Tuesday, March 14, 2006
Security Kampungan
Selesai memandikan motor ke jasa cuci umum hari Senin kemarin, saya melanjutkan perjalanan ke rumah kawan lama di daerah Condet, Jakarta Timur. Kawan saya ini dinilai banyak kolega sebagai pusat informasi, orangnya percaya diri dan punya idealisme tinggi. Cerita kesana kemari, saya dapat kejutan bahwa dia terlibat baku hantam dengan petugas keamanan festival musik Java Jazz. Lho?

Kawan saya itu pergi nonton dengan adik perempuannya di hari terakhir festival (Minggu, 5 Maret 2006). Karena ada "panggilan alam", adiknya pun permisi sebentar ke toilet. Namun tak dinyana, area di mana toilet itu berada adalah area steril. Menurut pihak keamanan yang ada di sana, area itu hanya bisa diakses oleh mereka yang menggunakan tanda pengenal alias ID Card khusus. Alhasil, adik sang kawan terlanjur masuk tapi tak bisa keluar.

Situasi itu tentu menggelitik pikiran kawan saya, bagaimana bisa masuk tapi tak boleh keluar. Kebijakan yang dijelaskan oleh oknum security membuat kawan saya tak puas, karena beberapa kali dia melihat orang-orang atau karyawan hotel Hilton, termasuk office boy, bisa mondar-mandir melewati area steril itu. Padahal, tak satupun dari mereka menggunakan tanda pengenal.

Sekitar setengah jam tertahan di dalam area itu, adik perempuannya pun bisa keluar setelah bernegosiasi dengan koordinator keamanan yang kebetulan datang. Namun kawan saya sudah terlanjur kesal sehingga dia mendatangi oknum keamanan itu dan serta merta menghantamnya.

"Anda lihat tidak, adik saya sekarang bisa keluar. Tapi coba anda lihat, apakah adik saya menggunakan ID Card? Kebijakan macam apa yang anda lakukan? Padahal anda bilang adik saya tak bisa keluar," tanya kawan saya selepas memukul oknum itu.


Saya tersenyum melihat kawan saya terus cerita sambil protes bahwa event internasional seperti Java Jazz itu melibatkan sejumlah orang yang bermental kampungan. Selain itu, kawan saya juga mempertanyakan kenapa orang-orang yang bekerja di dalamnya tak diliput oleh banyak media, kecuali Kompas dan Jakarta Post.

Saya sendiri termasuk ngebet ingin nonton, tapi karena Kompas sempat menulis sejumlah kekurangan dalam penyelenggaraan, niat itu menghilang.
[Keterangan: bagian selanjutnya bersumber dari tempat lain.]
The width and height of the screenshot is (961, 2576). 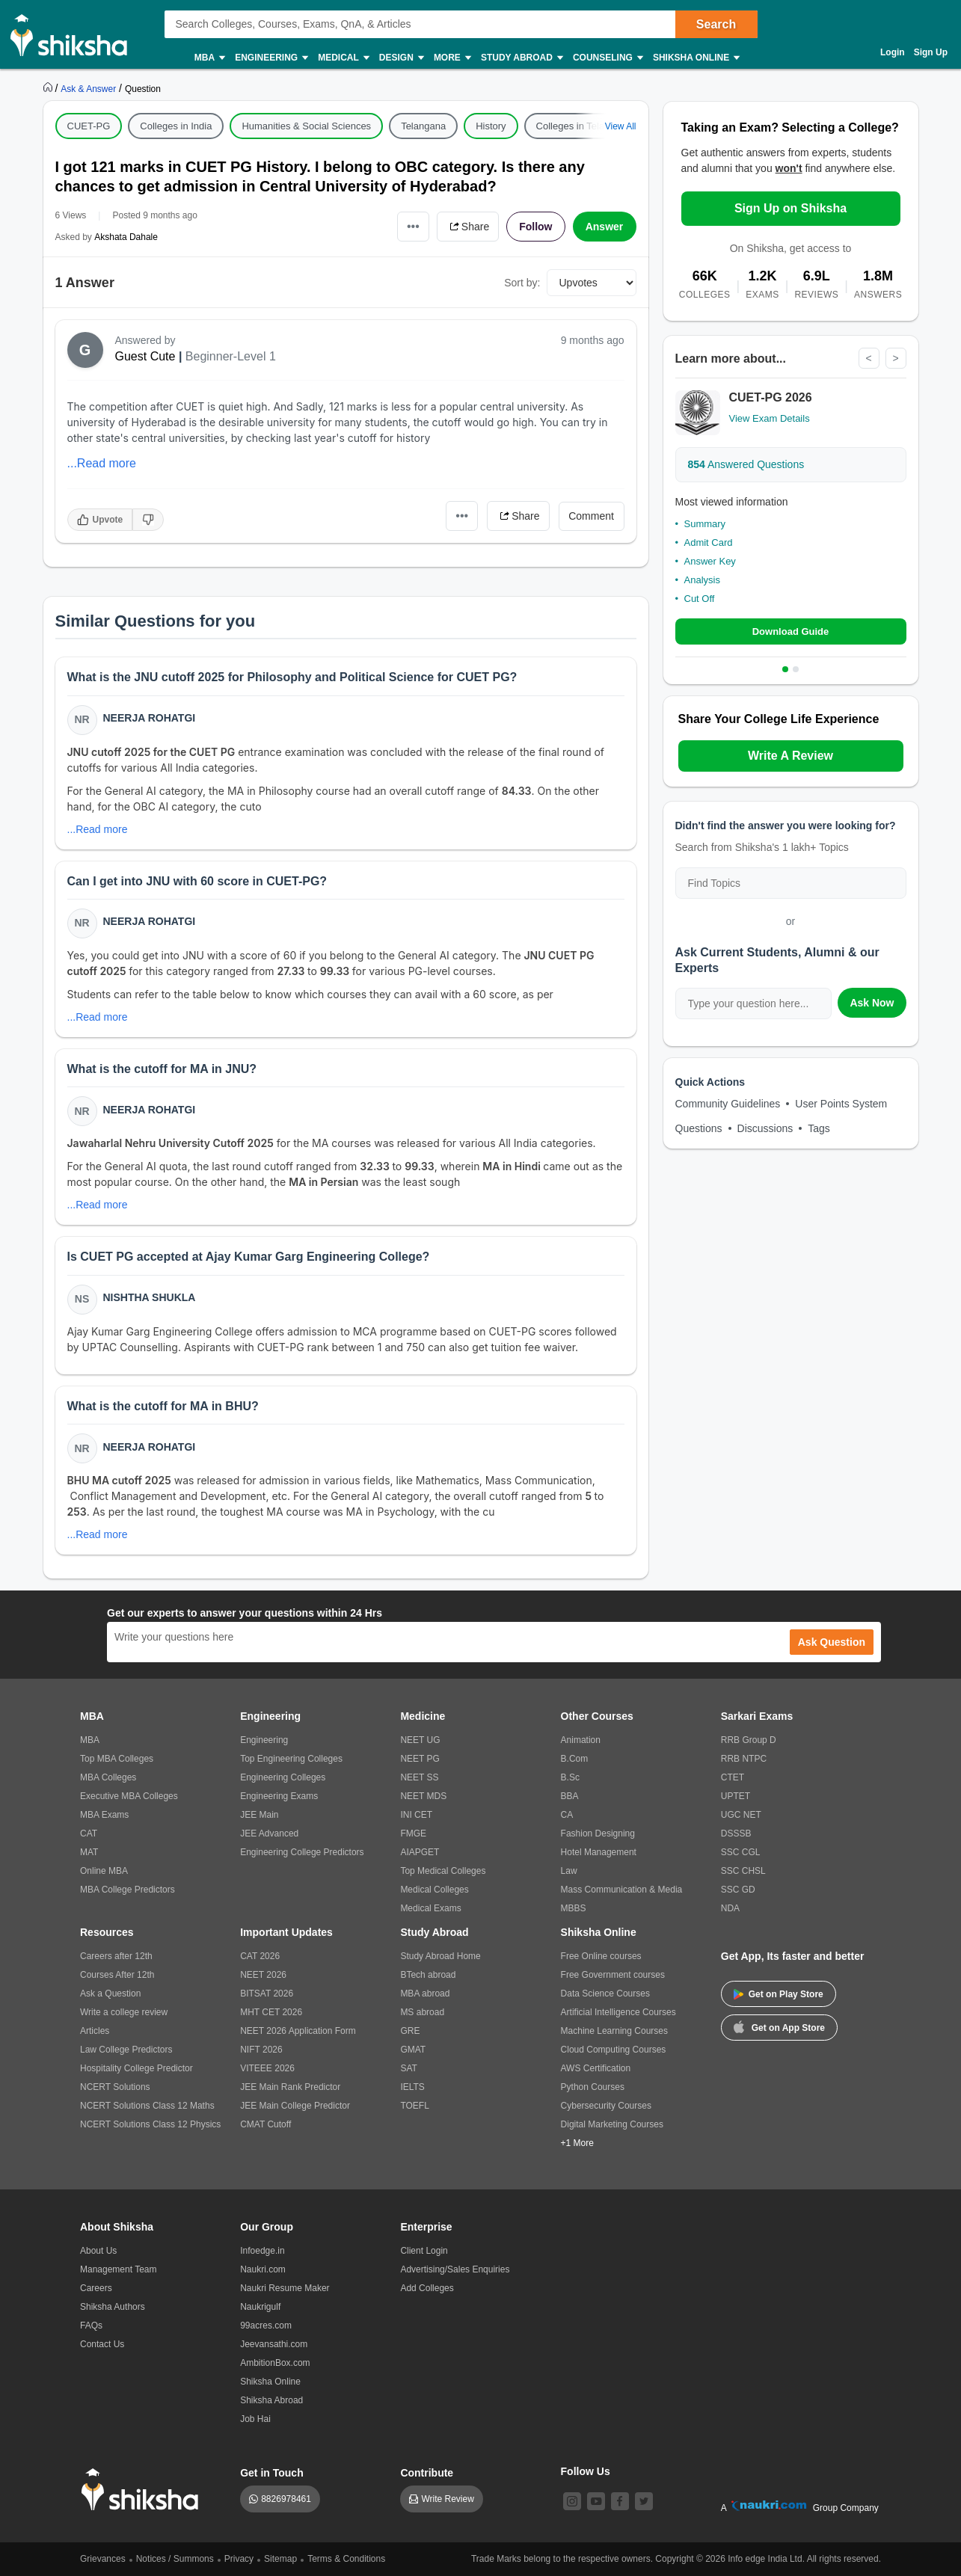 What do you see at coordinates (419, 1777) in the screenshot?
I see `NEET SS` at bounding box center [419, 1777].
Saya toh tak mau membuang uang sekitar Rp 300.000 jika kualitas yang diperoleh cukup rendah. Beberapa kekurangan yang paling mengganggu minat saya untuk datang adalah kualitas dan penanganan sound sistem yang katanya amatir.

Urusan keamanan, saya setuju memang harus ketat apalagi di jaman penuh teror seperti sekarang. Tapi jika sudah berada di dalam area festival, seharusnya semua penonton dijamin kenyamanannya. Proses penyaringan sudah harus dilakukan sejak pintu masuk, sehingga mereka yang sudah berada di dalam dipastikan aman dan bukan pihak-pihak yang berniat memancing di air keruh.
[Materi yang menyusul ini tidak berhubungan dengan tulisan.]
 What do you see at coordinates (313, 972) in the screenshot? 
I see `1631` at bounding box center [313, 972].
Ataupun jika ada steril area di dalam area festival itu sendiri, toh bisa diambil kebijakan khusus sesuai kondisi alias tak perlu kaku. Apalagi dalam kasus kawan saya, mereka adalah pemegang tiket dan tak ada alasan atau motivasi untuk memperkeruh suasana kecuali hanya ingin menonton konser jazz.

Kalau urusan sikap profesional kerja, lebih baik gunakan hansip di kawasan perumahan saya tinggal. Mereka pasti tak mau pusing dengan area-area khusus, yang lewat tanpa alasan jelas di waktu-waktu tak normal, harus diinterogasi dulu. Itu pun pasti dilakukan selunak mungkin dalam tempo yang sesingkat-singkatnya.
 
posted by Hedi @ 11:58 PM | Permalink |


2 Comments:


At 12:55 AM, Blogger Sisca

Mas Hedi, saya kok baru ngeh di tanah air kita masih kayak gitoh ya..jd prihatin deh :(..

smg di masa mendatang segalanya lebih baik :)

 

At 11:12 AM, Blogger mpokb

psst.. katanya kalo disebut negro mereka merasa direndahkan. maunya disebut keturunan afrika atau black. padahal negro sama black artinya sama2 hitam yak? hm... rasisme di sepak bola seperti apa?